*Data segment*.

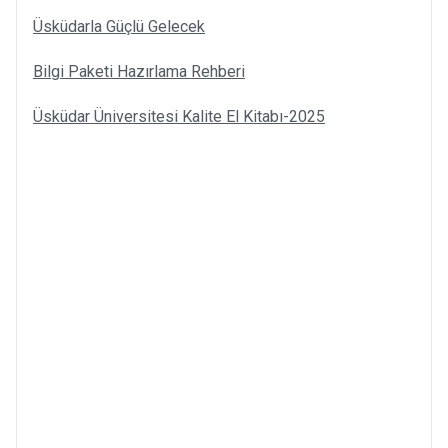
Üsküdarla Güçlü Gelecek
Bilgi Paketi Hazırlama Rehberi
Üsküdar Üniversitesi Kalite El Kitabı-2025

*What is expected*.
Strip the images and return the remaining data exactly.

*Result of the exercise*.
Üsküdarla Güçlü Gelecek
Bilgi Paketi Hazırlama Rehberi
Üsküdar Üniversitesi Kalite El Kitabı-2025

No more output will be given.